Barack Obama vacated the White House on January 20 with a 59 percent approval rating, one of the highest that a two-term president has had since Bill Clinton’s time. Perhaps this is why he felt compelled to denounce his successor after just a week into his retirement?
If people expected Obama to take a few months off before leveraging his persona and celebrity against President Donald Trump, those beliefs were extinguished today when the forty-fourth president all but encouraged further nationwide protests with the aim of weakening Trump’s executive orders. He would be better off focusing on improving his golf game in Palm Springs, where he is currently vacationing before he returns to Washington, DC. Maybe he can shoot a few rounds of hoops as well. Anything would be better than his comments inserting himself into the brouhaha over Trump’s travel ban. No modern president has been so reckless as to decry their successor right at the outset of their presidency.

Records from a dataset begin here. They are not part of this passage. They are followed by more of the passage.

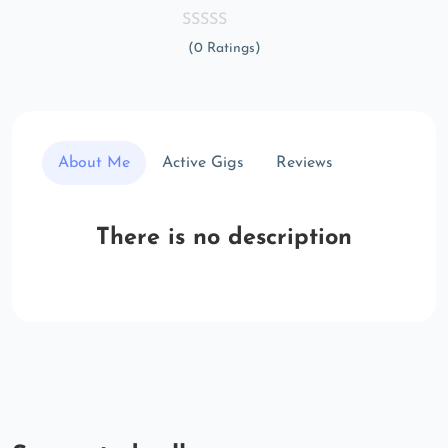
(0 Ratings)
About Me
Active Gigs
Reviews
There is no description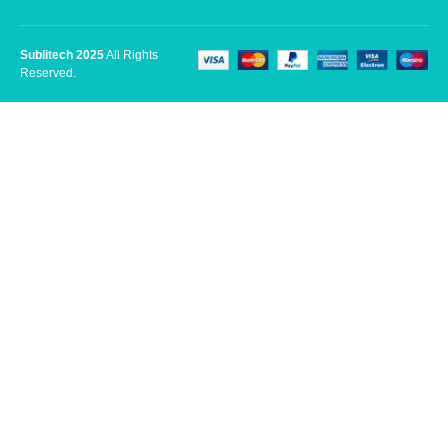
Sublitech 2025
All Rights
Reserved.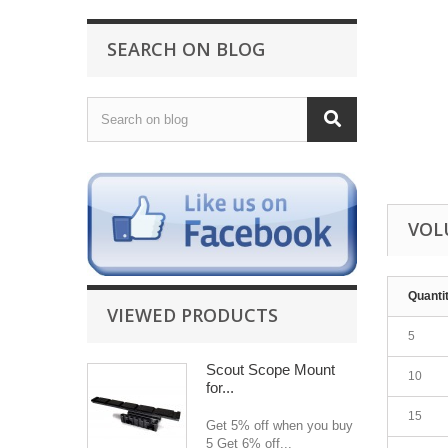
SEARCH ON BLOG
VOL
Quanti
VIEWED PRODUCTS
5
Scout Scope Mount
10
for...
15
Get 5% off when you buy
5 Get 6% off...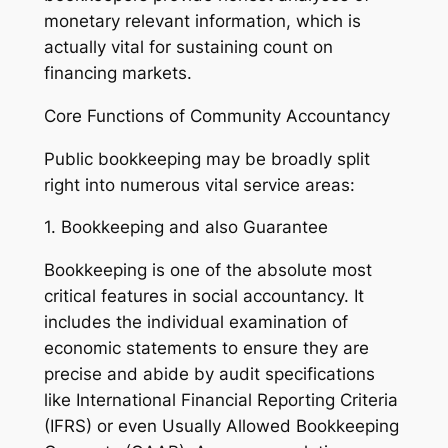
monetary relevant information, which is
actually vital for sustaining count on
financing markets.
Core Functions of Community Accountancy
Public bookkeeping may be broadly split
right into numerous vital service areas:
1. Bookkeeping and also Guarantee
Bookkeeping is one of the absolute most
critical features in social accountancy. It
includes the individual examination of
economic statements to ensure they are
precise and abide by audit specifications
like International Financial Reporting Criteria
(IFRS) or even Usually Allowed Bookkeeping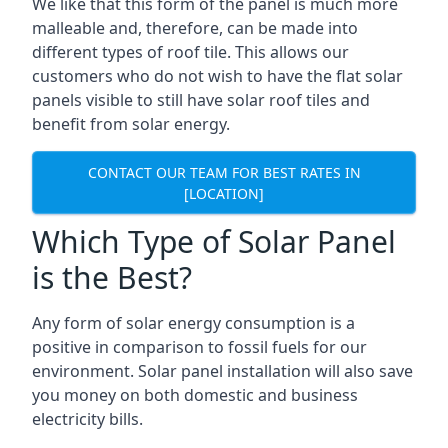
We like that this form of the panel is much more
malleable and, therefore, can be made into
different types of roof tile. This allows our
customers who do not wish to have the flat solar
panels visible to still have solar roof tiles and
benefit from solar energy.
CONTACT OUR TEAM FOR BEST RATES IN
[LOCATION]
Which Type of Solar Panel
is the Best?
Any form of solar energy consumption is a
positive in comparison to fossil fuels for our
environment. Solar panel installation will also save
you money on both domestic and business
electricity bills.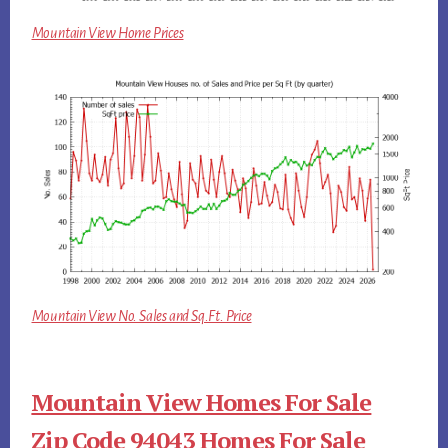
Mountain View Home Prices
Mountain View No. Sales and Sq.Ft. Price
Mountain View Homes For Sale
Zip Code 94043 Homes For Sale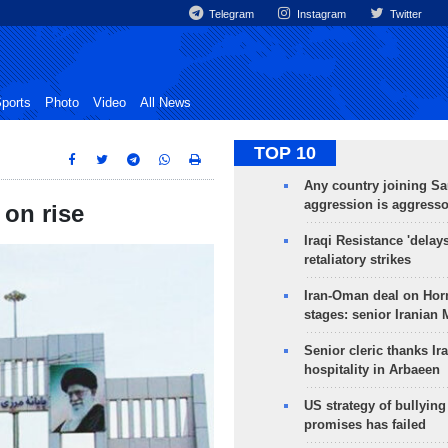
Telegram
Instagram
Twitter
ports
Photo
Video
All News
TOP 10
Any country joining Sa
aggression is aggress
 on rise
Iraqi Resistance 'delay
retaliatory strikes
Iran-Oman deal on Horm
stages: senior Iranian
Senior cleric thanks Ira
hospitality in Arbaeen
US strategy of bullyin
promises has failed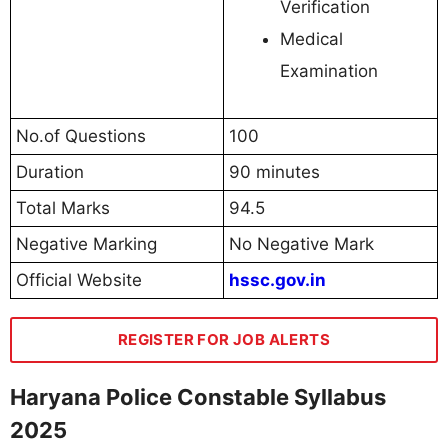
Verification
Medical
Examination
No.of Questions
100
Duration
90 minutes
Total Marks
94.5
Negative Marking
No Negative Mark
Official Website
hssc.gov.in
REGISTER FOR JOB ALERTS
Haryana Police Constable Syllabus
2025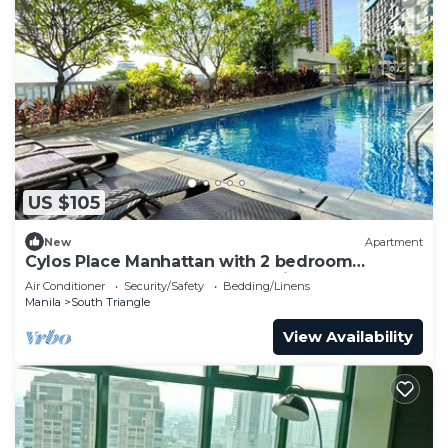
US $105
New
Apartment
Cylos Place Manhattan with 2 bedroom
apartment,cozy home& accessible.
Air Conditioner
Security/Safety
Bedding/Linens
Manila
South Triangle
View Availability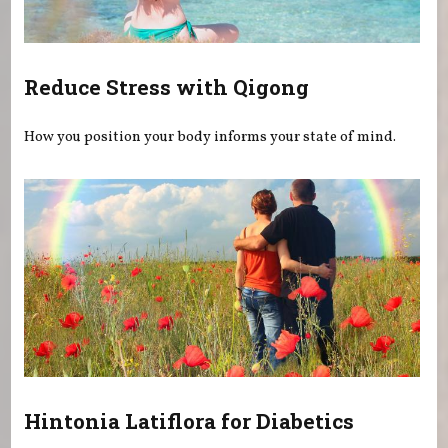
Reduce Stress with Qigong
How you position your body informs your state of mind.
Hintonia Latiflora for Diabetics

Through a spokesman, President Obama stated unequivocally that Trump's restrictions on immigration from seven Muslim-majority countries are contrary to American values and foolish from the standpoint of U.S. national security. “In his final official speech as President,” Obama’s spokesman said, “[Obama] spoke about the important role of citizen and how all Americans have a responsibility to be the guardians of our democracy — not just during an election but every day. Citizens exercising their Constitutional right to assemble, organize and have their voices heard by their elected officials is exactly what we expect to see when American values are at stake.”
Like all Americans, President Obama is certainly entitled to his opinion. Indeed, there are millions of people across the country right now that would agree with what Obama is saying. Even for those who largely support Trump’s immigration restrictions on a temporary basis, it’s hard not to acknowledge that the administration’s implementation of the executive order has been a badly bungled process—key cabinet members, including Defense Secretary James Mattis and Homeland Security Secretary John Kelly, weren’t consulted before President Trump signed the order at the Pentagon. The public relations surrounding this issue has been nothing but negative for the Trump White House over the last few days.
But with that being said, President Obama should be careful. By criticizing Trump so blatantly and openly after just one week on the job, Obama is breaking a largely unwritten but respected rule within the presidential club—a rule stating that presidents should keep critiques to themselves in order to protect the allure and stature of the office. While one can argue that Jimmy Carter and Bill Clinton weren’t exactly deferential to their successors, they at least had the self-control to not blurt out their opposition after just a single week in retirement.
Perhaps President Obama felt he needed to speak up, having all but promised his supporters before transferring power to Donald Trump that he would make his voice heard when bad policies are enacted or American values are infringed upon. Perhaps he now feels free to say what’s on his mind without worrying about the political cost. That, however, doesn’t excuse the optics of Obama’s comments. Indeed, Obama’s remarks look like a popular president who desperately wants to be seen as one of America’s greatest kicking a new president while he’s already down and trying to learn how to run the federal government.
This isn’t the first time Obama has broken precedent. This summer, during the heat of the general election campaign, Obama used his last few trips overseas as opportunities to drill home to a foreign audience how terrible Donald Trump would be to world stability. Paul Saunders has written about it in these pages before.
Just like it was inappropriate for Obama to convert his foreign trips into campaign-related events on behalf of the Democratic presidential nominee, it is more than premature for the forty-fourth president to all but incite further demonstrations against his successor. Obama is only undermining himself, not Trump. He should take a page out of the George W. Bush playbook and stay out of the limelight for a while.
Daniel R. DePetris is a fellow at Defense Priorities.